Mit vierzehn nimmt Henry am Osteraufstand von 1916 teil, steigt auf in den Reihen der IRA, erledigt die Drecksarbeit für Michael Collins und bereitet für De Valera den Weg. Während Henry im bewaffneten Kampf für Irland seine Bestimmung sieht, beginnen im Hintergrund bereits Schachereien um private Pfründe, bis der gefeierte Held von einst nicht nur die Polizei, sondern auch frühere Gefährten zum Feind hat. Roddy Doyle geht mit diesem Roman konsequent seinen schriftstellerischen Weg weiter, den er mit der Barrytown-Trilogie und deren unvergeßlicher Rabitte-Familie im Jahre 1987 einschlug. Schon „The Commitments“ – von Alan Parker meisterlich verfilmt – kam auf die Auswahlliste für den Booker-Preis, den Doyle schließlich 1993 für „Paddy Clarke Ha Ha Ha“ erhielt. Mit „Die Frau, die gegen Türen rannte“ meisterte er 96 eine zutiefst eindrucksvolle und überzeugende Trinkergeschichte. War Doyle bislang dafür bekannt, hinter die Kulissen irischer Arbeitersiedlungen der Gegenwart zu blicken, von verlogenem Katholizismus, Alkoholismus, häuslicher Gewalt und Perspektivlosigkeit ebenso eindringlich wie humor- und liebevoll zu erzählen, wagt er sich nun an ein Kapitel der bewegten Vergangenheit Irlands.
Entstanden ist dabei ein zutiefst sinnlicher Roman, ein Buch voller Farben und Gerüche, voller Verzweiflung und Liebe, voller Humor und Aggressivität, voller Erotik und Trauer. Und hier ist Doyle tatsächlich (dem frühen) Grass näher als Joyce, Beckett, Shaw und Co. Wenn der mit 14 bereits ungewöhnlich erwachsene Henry mit dem geerbten Holzbein seines Vaters die Dubliner Post gegen die Engländer verteidigt, könnten durchaus auch Jan Bronski und Oskar Matzerath hinter den Sandsäcken liegen.

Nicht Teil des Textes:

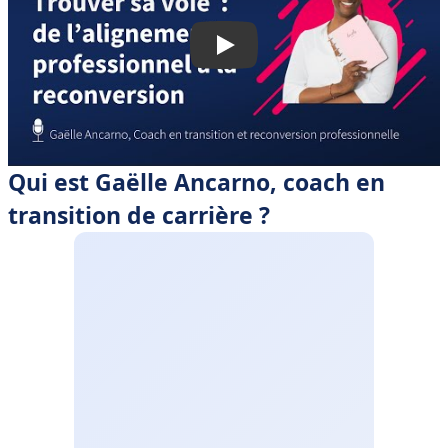
• 🎙 Interview avec cette sculptrice de carrières et de
vies
Qui est Gaëlle Ancarno, coach en
transition de carrière ?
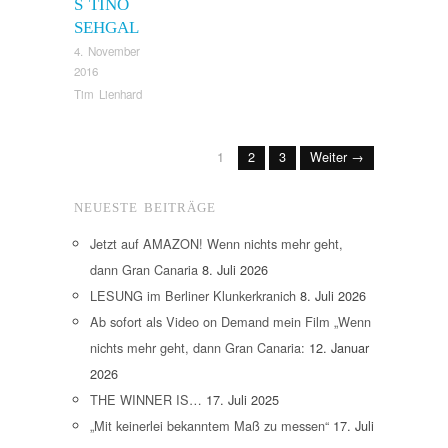
S TINO
SEHGAL
4. November
2016
Tim Lienhard
1
2
3
Weiter →
NEUESTE BEITRÄGE
Jetzt auf AMAZON! Wenn nichts mehr geht,
dann Gran Canaria
8. Juli 2026
LESUNG im Berliner Klunkerkranich
8. Juli 2026
Ab sofort als Video on Demand mein Film „Wenn
nichts mehr geht, dann Gran Canaria:
12. Januar
2026
THE WINNER IS…
17. Juli 2025
„Mit keinerlei bekanntem Maß zu messen“
17. Juli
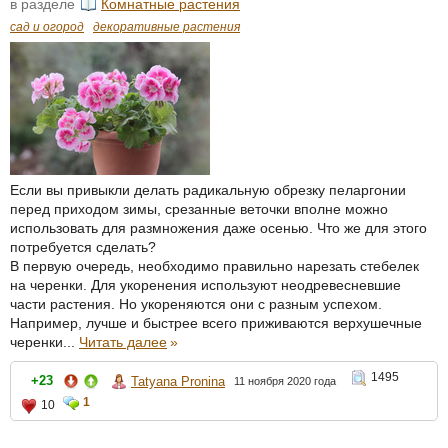
в разделе
Комнатные растения
сад и огород
декоративные растения
Если вы привыкли делать радикальную обрезку пеларгонии
перед приходом зимы, срезанные веточки вполне можно
использовать для размножения даже осенью. Что же для этого
потребуется сделать?
В первую очередь, необходимо правильно нарезать стебелек
на черенки. Для укоренения используют неодревесневшие
части растения. Но укореняются они с разным успехом.
Например, лучше и быстрее всего приживаются верхушечные
черенки...
Читать далее
»
1495
+23
Tatyana Pronina
11 ноября 2020 года
1
10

Dennoch liegen andere Vergleiche als der zu Grass viel näher. Zweifellos erinnert gerade der erste Teil des Romans an Frank McCourts Weltbestseller „Die Asche meiner Mutter“. Wir finden hier eine ähnliche Allianz von Elend und Humor; Lachen und Tod liegen erschreckend nah beieinander. Doch gegen Doyles Dublin ist das Limerick McCourts ein wahres Paradies. Die Beschreibung von Dreck und Gestank ist so lebendig, daß man beginnt, das Buch mit spitzen Fingern anzufassen. Zudem erzählt „Henry der Held“ eine der ungewöhnlichsten Liebesgeschichten, die die Weltliteratur zu bieten hat. Als der achtjährige Henry vor der Dorfschule steht, um sich „Bildung zu holen“, verliebt er sich in die Lehrerin Miss O’Shea. Im Kampfgetümmel um die Dubliner Post verliert er in einer furios geschriebenen Szene auf Stapeln von Briefmarkenbögen seine Unschuld an Miss O’Shea. Später wird er diese Frau heiraten, wird sich bei der Frage des Priesters an seine Zukünftige die Ohren zuhalten, um ihren Vornamen nie zu erfahren. Für ihn wird sie immer Miss O’Shea bleiben. Und Miss O’Shea wird zur verläßlichen Gefährtin im bewaffneten Kampf.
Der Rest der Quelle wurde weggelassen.